Between the Moon and the Midwest is a collection of tales told by those with broken hearts and proud souls.
Austin Lucas
Between the Moon and the Midwest
Last Chance
2016-05-27

The modern archetype of the musical troubadour, Austin Lucas is a songwriter’s songwriter. With a voice that falls between God-given and refined by years of training, it bleeds tradition and adds gravitas to his words (which have straddled a blurred line between Americana and country during his last decade recording solo material). The son of a bluegrass musician, Lucas, who, in an interview with CMT Edge, once called country music “the purest and most beautiful form of American music”, turns his full attention to the classic genre on his latest, Between the Moon and the Midwest.
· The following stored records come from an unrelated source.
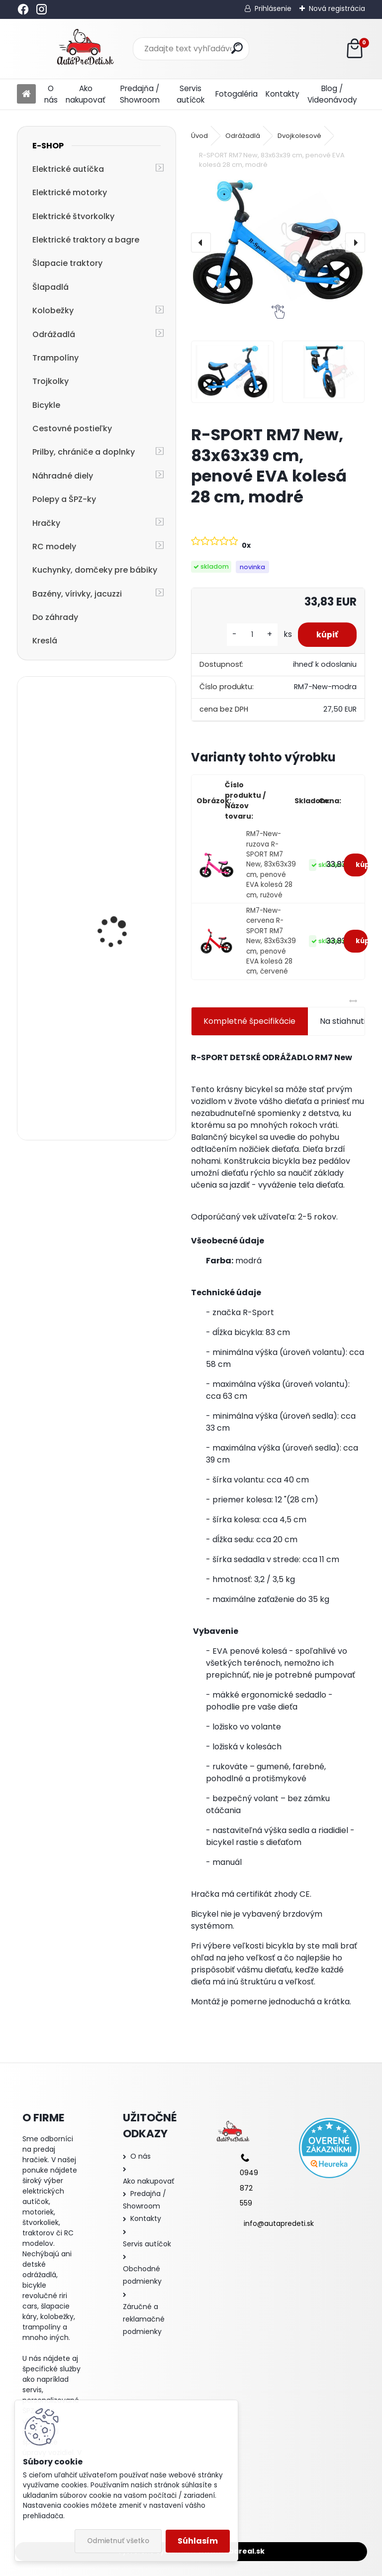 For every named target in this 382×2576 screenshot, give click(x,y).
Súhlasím (198, 2541)
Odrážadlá (53, 334)
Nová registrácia (337, 8)
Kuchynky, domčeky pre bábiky (94, 570)
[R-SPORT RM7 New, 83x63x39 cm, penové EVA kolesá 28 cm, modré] (278, 242)
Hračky (46, 523)
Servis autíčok (190, 94)
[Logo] (85, 49)
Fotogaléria (236, 94)
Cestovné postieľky (72, 428)
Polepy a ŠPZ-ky (64, 499)
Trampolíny (55, 358)
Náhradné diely (62, 476)
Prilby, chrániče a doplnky (83, 452)
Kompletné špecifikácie (249, 1021)
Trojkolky (50, 381)
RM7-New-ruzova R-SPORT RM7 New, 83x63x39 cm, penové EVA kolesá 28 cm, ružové (271, 864)
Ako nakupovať (85, 94)
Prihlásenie (273, 8)
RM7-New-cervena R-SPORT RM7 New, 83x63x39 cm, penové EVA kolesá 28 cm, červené (271, 941)
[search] (237, 48)
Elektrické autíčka (68, 169)
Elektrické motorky (69, 192)
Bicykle (46, 405)
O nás (51, 94)
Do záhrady (55, 617)
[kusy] (249, 634)
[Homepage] (26, 94)
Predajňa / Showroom (140, 94)
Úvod (199, 135)
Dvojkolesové (299, 135)
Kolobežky (53, 310)
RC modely (54, 546)
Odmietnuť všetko (118, 2541)
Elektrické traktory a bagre (85, 239)
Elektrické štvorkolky (73, 216)
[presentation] (201, 242)
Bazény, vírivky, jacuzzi (77, 594)
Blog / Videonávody (332, 94)
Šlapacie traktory (67, 263)
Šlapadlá (50, 287)
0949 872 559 (249, 2188)
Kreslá (44, 640)
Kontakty (282, 94) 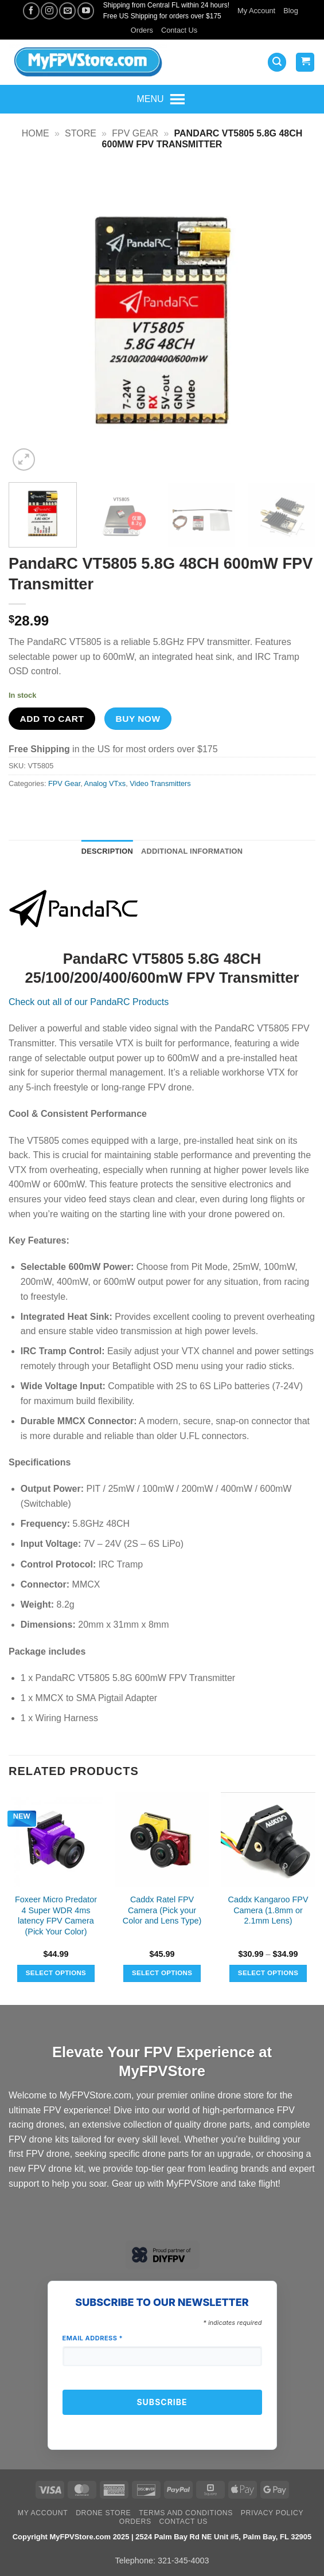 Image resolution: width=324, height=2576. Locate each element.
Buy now (138, 719)
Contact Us (179, 30)
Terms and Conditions (186, 2513)
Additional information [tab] (192, 851)
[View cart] (305, 62)
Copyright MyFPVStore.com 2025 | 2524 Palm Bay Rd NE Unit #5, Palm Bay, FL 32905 (162, 2536)
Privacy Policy (272, 2513)
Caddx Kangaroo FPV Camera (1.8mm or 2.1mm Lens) (268, 1910)
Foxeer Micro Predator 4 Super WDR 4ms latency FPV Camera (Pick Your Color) (56, 1915)
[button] (277, 62)
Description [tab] (107, 851)
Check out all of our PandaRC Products (89, 1002)
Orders (142, 30)
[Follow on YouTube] (85, 10)
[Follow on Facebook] (31, 10)
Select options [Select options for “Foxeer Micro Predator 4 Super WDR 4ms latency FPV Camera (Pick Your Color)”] (56, 1972)
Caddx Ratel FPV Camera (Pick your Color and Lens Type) (162, 1910)
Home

After 2013’s label-polished Stay Reckless, which featured Tennessee’s Glossary as his backing band, Lucas tapped the group’s Joey Kneiser the following year to produce Between the Moon and the Midwest, a collection of tales told by those with broken hearts and proud souls. Drawing from personal experience that predated Stay Reckless, Lucas channels his internal tumult into a countrified love triangle of cold months and dark hours. Written in 2011, the ten finished songs on Between the Moon and the Midwest have remained shelved for almost two years following Lucas’s departure from label New West.

Perhaps the wait will prove fortuitous for Lucas, given the recent interest in traditional country music rejuvenated by artists such as Sturgill Simpson and Chris Stapleton. Like Simpson’s recent song cycle, A Sailor’s Guide to Earth, Lucas himself spins a concept album—albeit one predicated on story lines and characters rather than overarching themes—with Between the Moon and the Midwest. Featuring the hapless musician Richard and his milquetoast foil, William, the two friends are torn apart by their love for firebrand Kristie Rae, one whose “Purty little fists still hurt when the gloves came off”. Paced like a novel, the wide-eyed naïveté of “Ain’t We Free” quickly succumbs to the reality of “Wrong Side of the Dream”, a plaintive duet with alt-country songstress Lydia Loveless, who voices the lines of Kristie Rae throughout the album.

Without spoiling the story arc, genre tropes such as vindictiveness, infidelity, and atonement surface in a manner heretofore unpresented on a country album. Under Kneiser’s helm, pedal steel and Telecaster twang rightfully account for much of the sound on Between the Moon and the Midwest, eliciting echoing harmonies from Lucas and Loveless while layering on a healthy swath of piano and reverb, as on the droning “Next to You”. Here, Kneiser focuses on the vastness that falls between the album’s title poles, with the album’s characters left to meander in their own narrowly-prescribed worlds.

Given Between the Moon and the Midwest‘s lyrical cohesiveness, Lucas is wise enough to provide songs with room to stand on their own as singles: with its edge-of-midnight atmosphere, prescient opener “Unbroken Hearts” stands as a belated rebuke of Lucas’s former label, with Lucas singing, “I hear there’s no good men left / Everyone in Nashville’s deaf / Sad songs are a thing of the past”. Without naming names, “Wrong Side of the Dream” prefaces the emotionally raw ballad “Pray for Rain”, which gives way to the barroom stomp of “The Flame”.

There are no beaches or tailgates to be found on Between the Moon and the Midwest, just erudite songwriting, studied musicianship, and non-native production that deliver the plain truth of the human condition — just as country music should.